結婚式で新婦の友人を「地味婚」とバカにした私→自分の結婚式が中止になって気づいたこと
私はずっと、自分が「中心」にいるのが当たり前だと思っていました。グループの中ではいつも話題を振るのは私で、周りもそれに合わせてくれていた。
あの日、私が笑ったもの
友人が少人数の結婚式を挙げたとき、私は内心で見下していました。「アットホームって言えば聞こえはいいけど、要は地味婚でしょ」。そんなふうに思いながら、本人にも軽い口調でそう伝えてしまったのです。「アットホームな式だったね。地味婚って感じ? 私はちゃんとした式場で挙げるつもりだから」と。

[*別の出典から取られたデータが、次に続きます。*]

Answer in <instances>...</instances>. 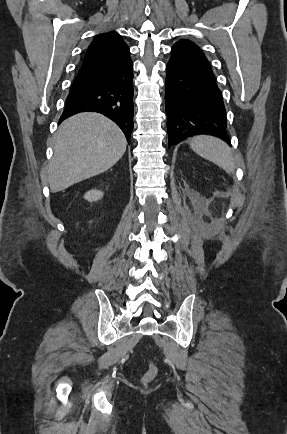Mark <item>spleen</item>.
<instances>
[{"label":"spleen","mask_w":287,"mask_h":434,"mask_svg":"<svg viewBox=\"0 0 287 434\" xmlns=\"http://www.w3.org/2000/svg\"><path fill=\"white\" fill-rule=\"evenodd\" d=\"M190 147L201 157L215 163L227 173H233L235 162L230 147L222 140L201 135L193 138Z\"/></svg>","instance_id":"spleen-1"}]
</instances>
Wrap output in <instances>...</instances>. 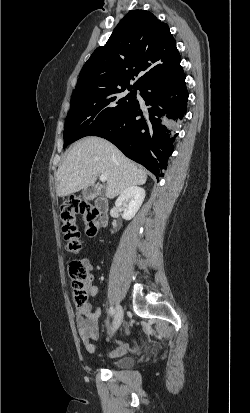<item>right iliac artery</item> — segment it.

私は翌年、有名な式場で盛大な結婚式を挙げる予定でした。だからこそ、友人の選択が小さく見えたのだと思います。帰り道、SNSに「友達の結婚式行ってきた。アットホーム(笑)」と投稿しました。「いいね」がつくたびに、自分の感覚が正しいと確認できたような気がしていたのです。あの頃の私は、比較することでしか自分の価値を測れなかったのだと、今ならわかります。
白紙に戻った未来
それから一年が経った頃、婚約は解消になりました。理由はいくつもありましたが、どれも決定的で、引き返すことはできませんでした。残ったのは、式場の高額なキャンセル料だけ。あれほどこだわった会場も、演出のプランも、すべてが意味を失いました。悔しさと情けなさが混ざり合い、つい気持ちの整理がつかないままストーリーにキャンセル料への愚痴を投稿してしまいました。あの日友人の式を笑った自分が、今度は誰かの画面の向こうで、同じように見られているのかもしれない。そう思うと、胸の奥がじくじくと痛みました。